WORK REQUEST: The result should be the line with "strong for over five months now." followed by every remaining line of the entries, each reproduced exactly, with nothing else.

(Saved data entries)

---

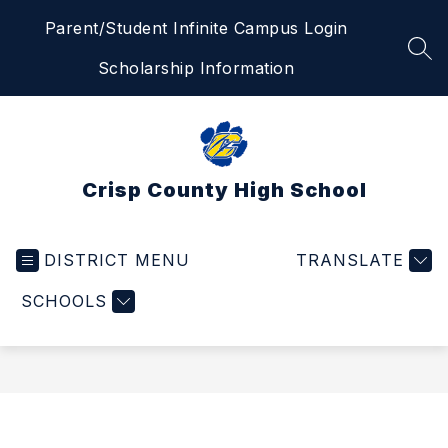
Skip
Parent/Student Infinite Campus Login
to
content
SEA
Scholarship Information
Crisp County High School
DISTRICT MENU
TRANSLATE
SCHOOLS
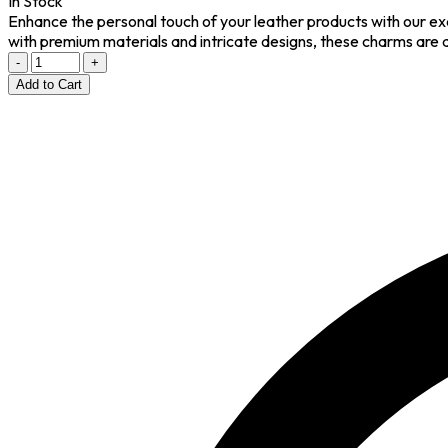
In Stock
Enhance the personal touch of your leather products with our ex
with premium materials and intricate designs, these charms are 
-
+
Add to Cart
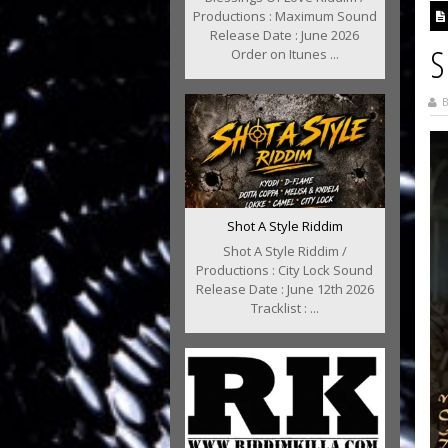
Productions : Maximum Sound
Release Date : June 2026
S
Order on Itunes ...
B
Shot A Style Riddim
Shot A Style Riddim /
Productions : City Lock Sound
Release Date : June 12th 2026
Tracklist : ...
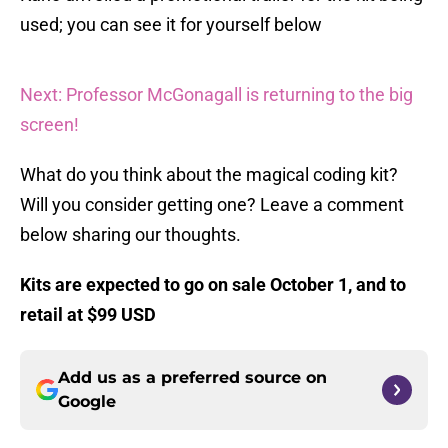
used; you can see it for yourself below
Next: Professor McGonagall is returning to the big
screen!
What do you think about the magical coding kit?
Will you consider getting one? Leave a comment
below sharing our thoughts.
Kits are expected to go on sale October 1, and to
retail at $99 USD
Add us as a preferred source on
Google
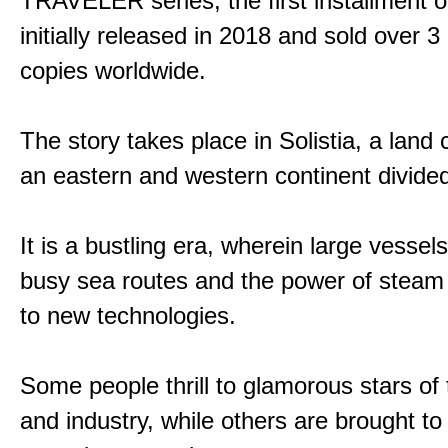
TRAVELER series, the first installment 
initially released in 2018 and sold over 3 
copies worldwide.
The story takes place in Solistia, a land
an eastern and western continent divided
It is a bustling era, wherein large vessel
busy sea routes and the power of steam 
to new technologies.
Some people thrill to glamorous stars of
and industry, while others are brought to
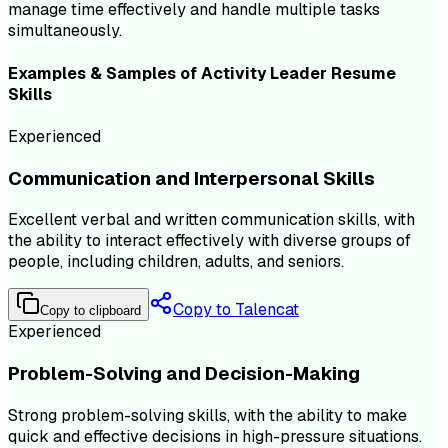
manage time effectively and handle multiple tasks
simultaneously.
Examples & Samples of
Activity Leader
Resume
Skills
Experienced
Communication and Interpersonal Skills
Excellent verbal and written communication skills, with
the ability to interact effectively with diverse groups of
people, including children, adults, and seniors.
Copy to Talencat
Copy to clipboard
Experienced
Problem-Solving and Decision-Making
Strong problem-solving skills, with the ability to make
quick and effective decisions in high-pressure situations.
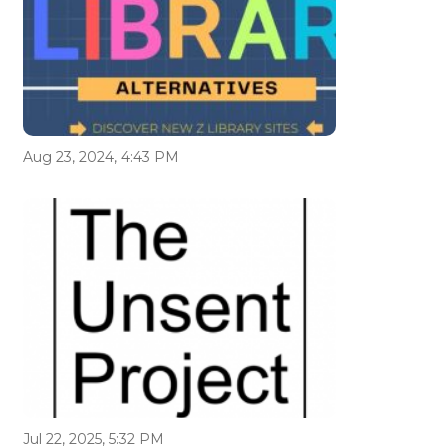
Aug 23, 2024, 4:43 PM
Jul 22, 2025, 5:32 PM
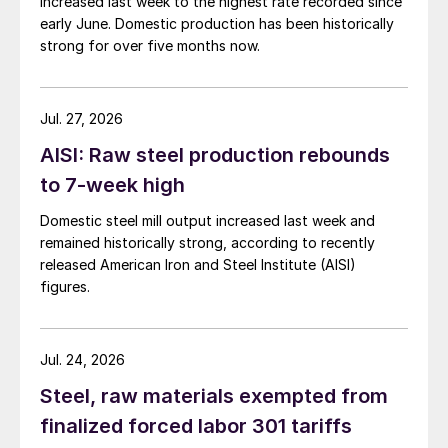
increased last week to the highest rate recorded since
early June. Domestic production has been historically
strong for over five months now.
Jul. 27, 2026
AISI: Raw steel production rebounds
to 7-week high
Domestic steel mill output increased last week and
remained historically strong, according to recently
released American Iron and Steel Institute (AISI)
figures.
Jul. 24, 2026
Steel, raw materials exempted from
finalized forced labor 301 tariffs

---

ANSWER SECTION:
strong for over five months now.
Jul. 27, 2026
AISI: Raw steel production rebounds
to 7-week high
Domestic steel mill output increased last week and
remained historically strong, according to recently
released American Iron and Steel Institute (AISI)
figures.
Jul. 24, 2026
Steel, raw materials exempted from
finalized forced labor 301 tariffs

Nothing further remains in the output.